Posted by WorldbyStorm in Uncategorized.

Press Release

‘Only those who don’t do care dismiss it’ Prof. Kathleen Lynch

Yesterday in Dublin, the Second Countess Markievicz School addressed the themes of Women & the Constitution, Women & Care and Women’s Voices in the Community. Camille Loftus, social policy lecturer UCD/NUIM agreed the suffragettes such as Markievicz, who had fought for equality in 1916 had been let down by the 1937 Constitution, but ‘the codifying had set in’ before this. She continued to explain how ‘a new range of social welfare measures served to consolidate women’s marginal role in the system’ in the 1970s. Loftus warned how removing Article 41.2 could result in care being relegated to the private sector. Former Supreme Court Judge Catherine McGuinness warned critical questions should be asked about the upcoming Constitutional Convention.

‘Only people who don’t do care dismiss it’ Prof. Kathleen Lynch of Equality Studies, UCD articulated that there is a ‘moral imperative on women to care…they are judged if they don’t have children and if they do’. Migrant rights’ activist Mariaam Bhatti gave a chilling account of the lives of some migrant women in Ireland. She herself had worked a 12-14hr day, 6 days a week for €400 a month. ‘Remember you are undocumented’ Irish employers warned domestic workers who attempted to leave their employment. Bhatti told an anecdote of a migrant worker whose employer sent her a friend request on Facebook, yet wouldn’t speak to her at the kitchen table.

Cathleen O Neill from Kilbarrack CDP asserted how the community development sector ‘had been dismantled’, citing the McCarthy report which helped decimate the sector with its ‘no evidence of positive outcomes’ comment. In keeping with the spirit of Countess Markievicz, O’Neill made ‘a call to arms’ for Irish women. The day ended when Senator Katherine Zappone unveiled a brooch Countess Markievicz made for the mother of an elderly neighbour in Wicklow, where Markievicz walked in the 1920s.

For more information contact:

Niamh Murray, Countess Markievicz Committee PRO, 087- 906 9344

The Countess Markievicz School was established in 2011 as a forum on women in Ireland by graduates of Equality Studies, School of Social Justice, UCD to honour Ireland’s first female politician, elected in 1919


1. Alan Rouge - May 13, 2012

Lynch is a very inspiring person.

I see no legitimate reason at all why men can’t be primary carers or rather why care work in society can’t be shard equally.

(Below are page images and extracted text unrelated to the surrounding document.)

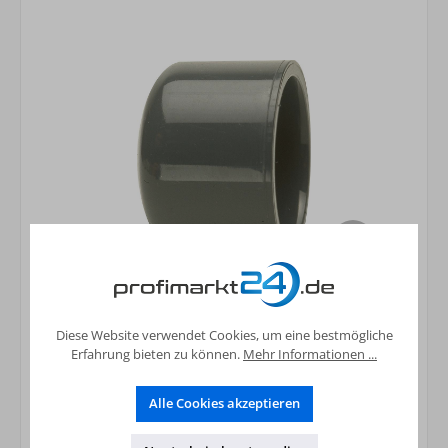
PVC-U - Klebefitting Kappe, 25 mm
Diese Website verwendet Cookies, um eine bestmögliche
1,38 €*
Erfahrung bieten zu können.
Mehr Informationen ...
Preise inkl. MwSt. zzgl. Versandkosten
Alle Cookies akzeptieren
In den Warenkorb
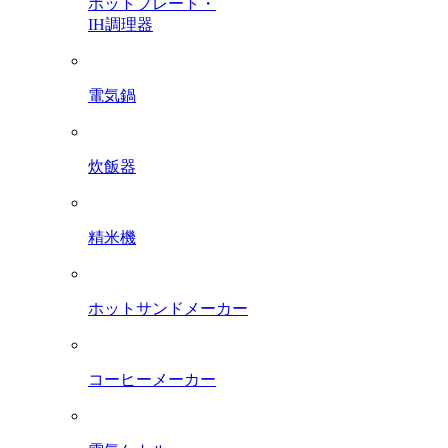
ホットプレート・
IH調理器
電気鍋
炊飯器
精米機
ホットサンドメーカー
コーヒーメーカー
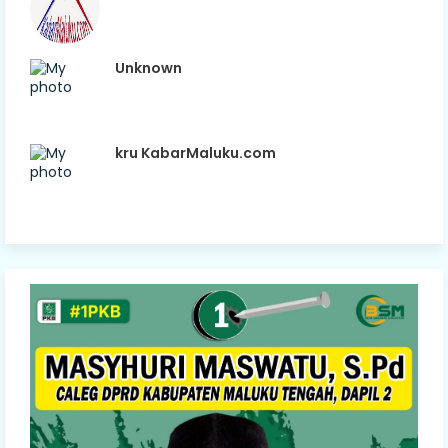
Unknown
kru KabarMaluku.com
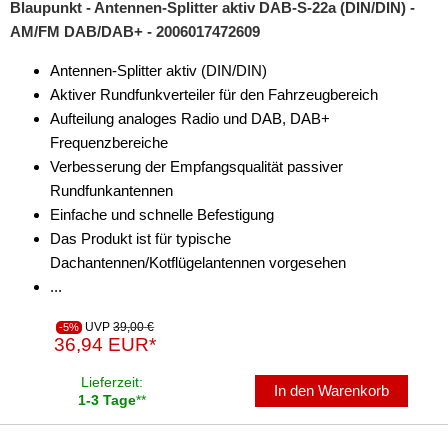
Blaupunkt - Antennen-Splitter aktiv DAB-S-22a (DIN/DIN) -
AM/FM DAB/DAB+ - 2006017472609
Antennen-Splitter aktiv (DIN/DIN)
Aktiver Rundfunkverteiler für den Fahrzeugbereich
Aufteilung analoges Radio und DAB, DAB+
Frequenzbereiche
Verbesserung der Empfangsqualität passiver
Rundfunkantennen
Einfache und schnelle Befestigung
Das Produkt ist für typische
Dachantennen/Kotflügelantennen vorgesehen
...
UVP
39,00 €
-5%
36,94 EUR*
Lieferzeit:
In den Warenkorb
1-3 Tage
**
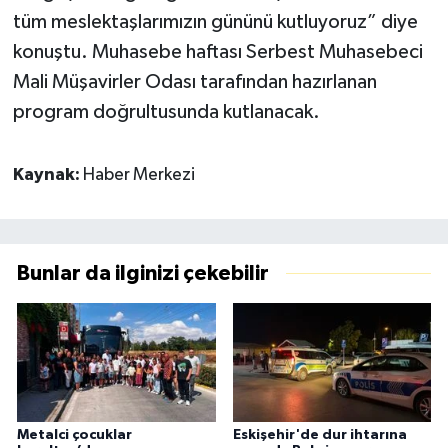
tüm meslektaşlarımızın gününü kutluyoruz” diye
konuştu. Muhasebe haftası Serbest Muhasebeci
Mali Müşavirler Odası tarafından hazırlanan
program doğrultusunda kutlanacak.
Kaynak:
Haber Merkezi
Bunlar da ilginizi çekebilir
Metalci çocuklar
Eskişehir'de dur ihtarına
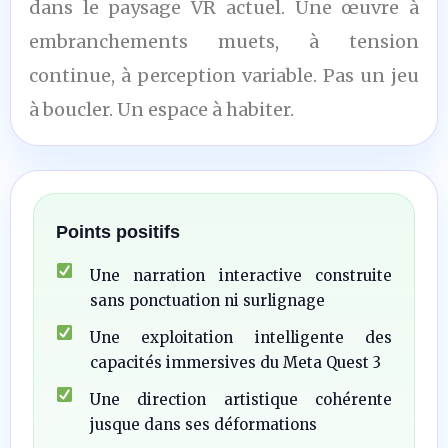
dans le paysage VR actuel. Une œuvre à
embranchements muets, à tension
continue, à perception variable. Pas un jeu
à boucler. Un espace à habiter.
Points positifs
Une narration interactive construite
sans ponctuation ni surlignage
Une exploitation intelligente des
capacités immersives du Meta Quest 3
Une direction artistique cohérente
jusque dans ses déformations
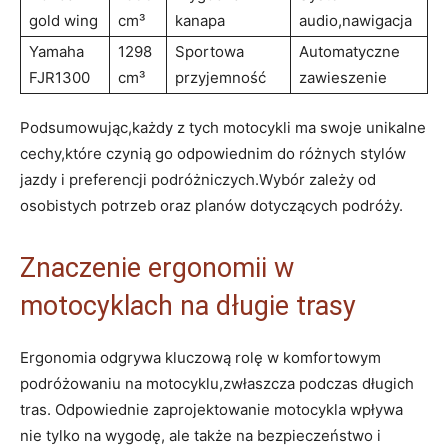
gold wing
cm³
kanapa
audio,nawigacja
Yamaha
1298
Sportowa
Automatyczne
FJR1300
cm³
przyjemność
zawieszenie
Podsumowując,każdy z tych motocykli ma swoje unikalne
cechy,które czynią go odpowiednim do różnych stylów
jazdy i preferencji podróżniczych.Wybór zależy od
osobistych potrzeb oraz planów dotyczących podróży.
Znaczenie ergonomii w
motocyklach na długie trasy
Ergonomia odgrywa kluczową rolę w komfortowym
podróżowaniu na motocyklu,zwłaszcza podczas długich
tras. Odpowiednie zaprojektowanie motocykla wpływa
nie tylko na wygodę, ale także na bezpieczeństwo i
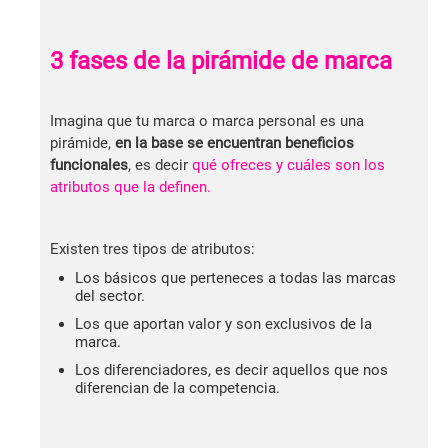
3 fases de la pirámide de marca
Imagina que tu marca o marca personal es una
pirámide,
en la base se encuentran beneficios
funcionales
, es decir
qué ofreces y cuáles son los
atributos que la definen.
Existen tres tipos de atributos:
Los básicos que perteneces a todas las marcas
del sector.
Los que aportan valor y son exclusivos de la
marca.
Los diferenciadores, es decir aquellos que nos
diferencian de la competencia.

A number of months ago Pat Kenny’s radio show had a discussion on this which featured an interview with the owner of a creche who WAS A MAN!!

The mediated text lines were replete with vague concerns texters had over allowing men mind children – a concern shared by Kenny judging by his line of questioning and how he centered the debate around this ‘abnormal’ behaviour of a man working in a creche. The show reinforced the archaic notion that men should be out accumulating profits while women should be minding the kids.


ivorthorne - May 13, 2012

There was a letter in the IT recently from a care worker who had been denied an interview for a job he was qualified for because he was a man.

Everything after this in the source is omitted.